The init function simply sets the count value in the semaphore, based on the value passed as an argument to the sema_init() routine. The s_slpq pointer is set to NULL, and the semaphore is initialized. The sema_destroy() function is used when the semaphore is an integral part of a resource that is dynamically created and destroyed as the resource gets used and subsequently released. For example, the bio (block I/O) subsystem in the kernel, which manages buf structures for page I/O support through the file system, uses semaphores on a per-buf structure basis. Each buffer has two semaphores, which are initialized when a buffer is allocated by sema_init(). Once the I/O is completed and the buffer is released, sema_destroy() is called as part of the buffer release code. (sema_destroy() just nulls the s_slpq pointer.)

Kernel threads that must access a resource controlled by a semaphore call the sema_p() function, which requires that the semaphore count value be greater than 0 in order to return success. If the count is 0, then the semaphore is not available and the calling thread must block. If the count is greater than 0, then the count is decremented in the semaphore and the code returns to the caller. Otherwise, a sleep queue is located from the systemwide array of sleep queues, the thread state is changed to sleep, and the thread is placed on the sleep queue. Note that turnstiles are not used for semaphoresturnstiles are an implementation of sleep queues specifically for mutex and RW locks. Kernel threads blocked on anything other than mutexes and RW locks are placed on sleep queues.

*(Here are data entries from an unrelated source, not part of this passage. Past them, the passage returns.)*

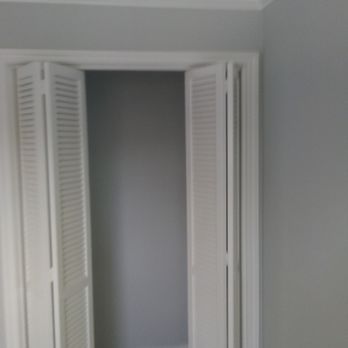 Where is `closet`? closet is located at coordinates (144, 213). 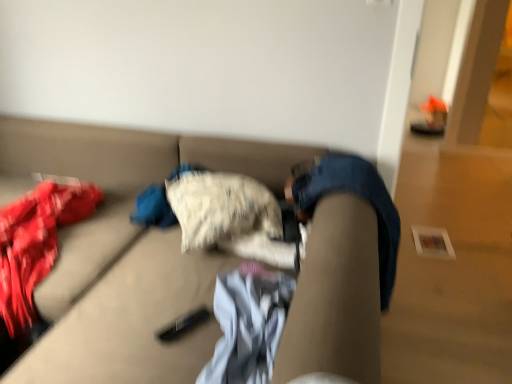 Measure the distance between white cotton shirt at center and camera.

white cotton shirt at center and camera are 39.31 inches apart from each other.

The width and height of the screenshot is (512, 384). I want to click on white cotton shirt at center, so click(x=248, y=324).

Image resolution: width=512 pixels, height=384 pixels. Describe the element at coordinates (248, 324) in the screenshot. I see `white cotton shirt at center` at that location.

Image resolution: width=512 pixels, height=384 pixels. What are the coordinates of `textured beige couch at center` in the screenshot? It's located at (127, 251).

What do you see at coordinates (127, 251) in the screenshot? I see `textured beige couch at center` at bounding box center [127, 251].

Locate an element on the screen. white cotton shirt at center is located at coordinates (248, 324).

Visually, is white cotton shirt at center positioned to the left or to the right of textured beige couch at center?

In the image, white cotton shirt at center appears on the right side of textured beige couch at center.

Is the depth of white cotton shirt at center greater than that of textured beige couch at center?

Yes, it is.

Which is closer, (257, 379) or (132, 303)?

The point (257, 379) is more forward.

From the image's perspective, is white cotton shirt at center above or below textured beige couch at center?

Based on their image positions, white cotton shirt at center is located beneath textured beige couch at center.

From a real-world perspective, is white cotton shirt at center positioned above or below textured beige couch at center?

white cotton shirt at center is situated higher than textured beige couch at center in the real world.

In terms of width, does white cotton shirt at center look wider or thinner when compared to textured beige couch at center?

Clearly, white cotton shirt at center has less width compared to textured beige couch at center.

Looking at this image, between white cotton shirt at center and textured beige couch at center, which one has less height?

Standing shorter between the two is white cotton shirt at center.

Between white cotton shirt at center and textured beige couch at center, which one has larger size?

Bigger between the two is textured beige couch at center.

Would you say white cotton shirt at center is outside textured beige couch at center?

No.

Is white cotton shirt at center not close to textured beige couch at center?

No, white cotton shirt at center is not far from textured beige couch at center.

Is white cotton shirt at center oriented towards textured beige couch at center?

Yes.

How many degrees apart are the facing directions of white cotton shirt at center and textured beige couch at center?

The angle between the facing direction of white cotton shirt at center and the facing direction of textured beige couch at center is 82.1 degrees.

Looking at this image, how far apart are white cotton shirt at center and textured beige couch at center?

They are 14.71 inches apart.

The width and height of the screenshot is (512, 384). In order to click on baby clothe above the textured beige couch at center (from a real-world perspective) in this screenshot , I will do `click(248, 324)`.

Considering the positions of objects textured beige couch at center and white cotton shirt at center in the image provided, who is more to the right, textured beige couch at center or white cotton shirt at center?

white cotton shirt at center is more to the right.

Is the depth of textured beige couch at center less than that of white cotton shirt at center?

That is True.

Which is behind, point (182, 141) or point (275, 278)?

The point (182, 141) is farther from the camera.

From the image's perspective, which one is positioned lower, textured beige couch at center or white cotton shirt at center?

white cotton shirt at center.

From a real-world perspective, is textured beige couch at center under white cotton shirt at center?

Yes, from a real-world perspective, textured beige couch at center is below white cotton shirt at center.

Does textured beige couch at center have a lesser width compared to white cotton shirt at center?

No, textured beige couch at center is not thinner than white cotton shirt at center.

Between textured beige couch at center and white cotton shirt at center, which one has more height?

textured beige couch at center.

Is textured beige couch at center smaller than white cotton shirt at center?

No, textured beige couch at center is not smaller than white cotton shirt at center.

Do you think textured beige couch at center is within white cotton shirt at center, or outside of it?

textured beige couch at center lies outside white cotton shirt at center.

Is textured beige couch at center beside white cotton shirt at center?

They are not placed beside each other.

Could you tell me if textured beige couch at center is facing white cotton shirt at center?

Yes, textured beige couch at center is aimed at white cotton shirt at center.

Looking at this image, can you tell me how much textured beige couch at center and white cotton shirt at center differ in facing direction?

82.1 degrees separate the facing orientations of textured beige couch at center and white cotton shirt at center.

Identify the location of studio couch to the left of white cotton shirt at center. (127, 251).

I want to click on baby clothe above the textured beige couch at center (from a real-world perspective), so click(x=248, y=324).

This screenshot has width=512, height=384. I want to click on baby clothe on the right of textured beige couch at center, so click(248, 324). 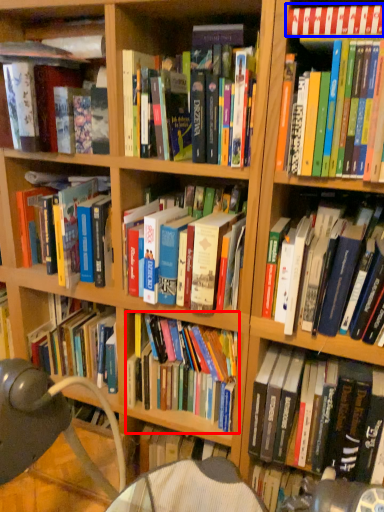 Question: Which of the following is the closest to the observer, book (highlighted by a red box) or book (highlighted by a blue box)?

Choices:
 (A) book
 (B) book

Answer: (B) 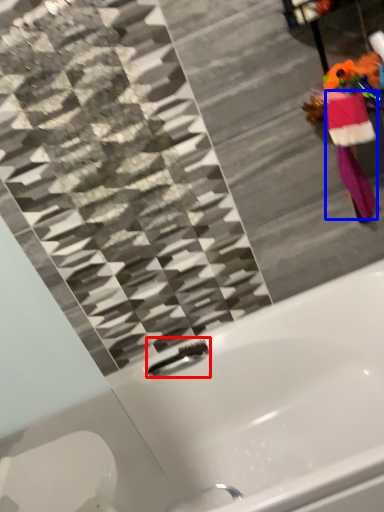 Question: Which point is further to the camera, faucet (highlighted by a red box) or robe (highlighted by a blue box)?

Choices:
 (A) faucet
 (B) robe

Answer: (A) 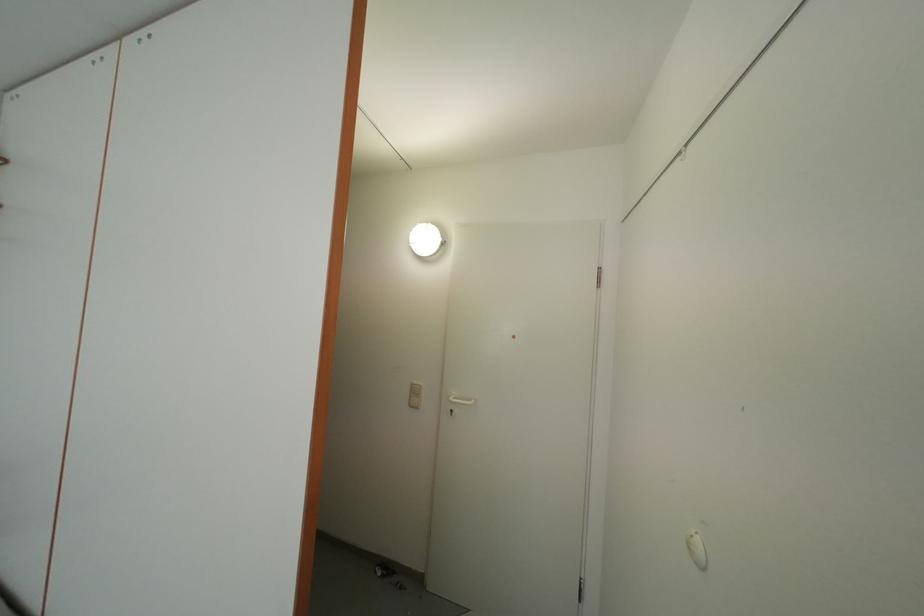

Sleep queues are discussed in more detail in Section 3.10. Briefly though, sleep queues are organized as a linked list of kernel threads, and each linked list is rooted in an array referenced through a sleepq_head kernel pointer. Figure 17.9 illustrates how sleep queues are organized.

Figure 17.9. Sleep Queues

A hashing function indexes the sleepq_head array, hashing on the address of the object. A singly linked list that establishes the beginning of the doubly linked sublists of kthreads at the same priority is in ascending order based on priority. The sublist is implemented with a t_priforw (forward pointer) and t_priback (previous pointer) in the kernel thread. Also, a t_sleepq pointer points back to the array entry in sleepq_head, identifying which sleep queue the thread is on and providing a quick method to determine if a thread is on a sleep queue at all; if the thread's t_sleepq pointer is NULL, then the thread is not on a sleep queue.

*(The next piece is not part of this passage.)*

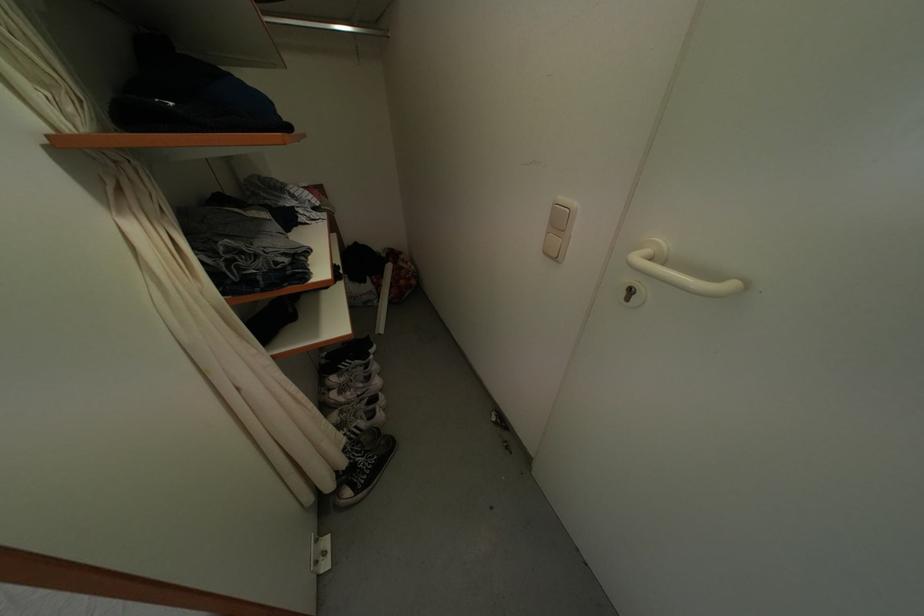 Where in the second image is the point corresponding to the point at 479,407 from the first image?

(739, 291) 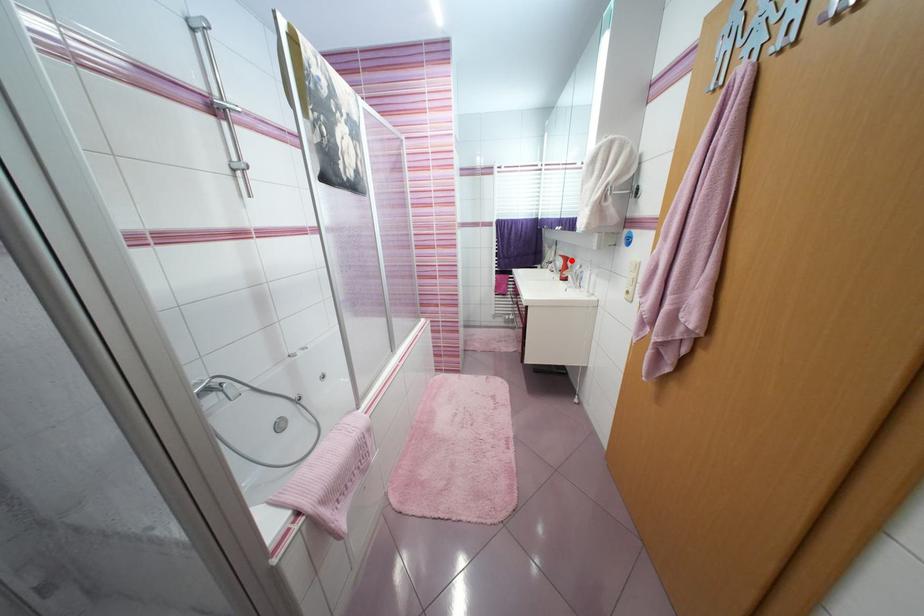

Inside the sema_p() function, if we have a semaphore count value of 0, the semaphore is not available and the calling kernel thread needs to be placed on a sleep queue. A sleep queue is located through a hash function into the sleep_head array, which hashes on the address of the object the thread is blocking, in this case, the address of the semaphore. The code also grabs the sleep queue lock, sq_lock (see Figure 17.9), to block any further inserts or removals from the sleep queue until the insertion of the current kernel thread has been completed (that's what locks are for!).

The scheduling-class-specific sleep function is called to set the thread wakeup priority and to change the thread state from ONPROC (running on a processor) to SLEEP. The kernel thread's t_wchan (wait channel) pointer is set to the address of the semaphore it's blocking on, and the thread's t_sobj_ops pointer is set to reference the sema_sobj_ops structure. The thread is now in a sleep state on a sleep queue.

A semaphore is released by the sema_v() function, which has the exact opposite effect of sema_p() and behaves very much like the lock release functions we've examined up to this point. The semaphore value is incremented, and if any threads are sleeping on the semaphore, the one that has been sitting on the sleep queue longest will be woken up. Semaphore wakeups always involve waking one waiter at a time.

Semaphores are used in relatively few areas of the operating system: the buffer I/O (bio) module, the dynamically loadable kernel module code, and a couple of device drivers.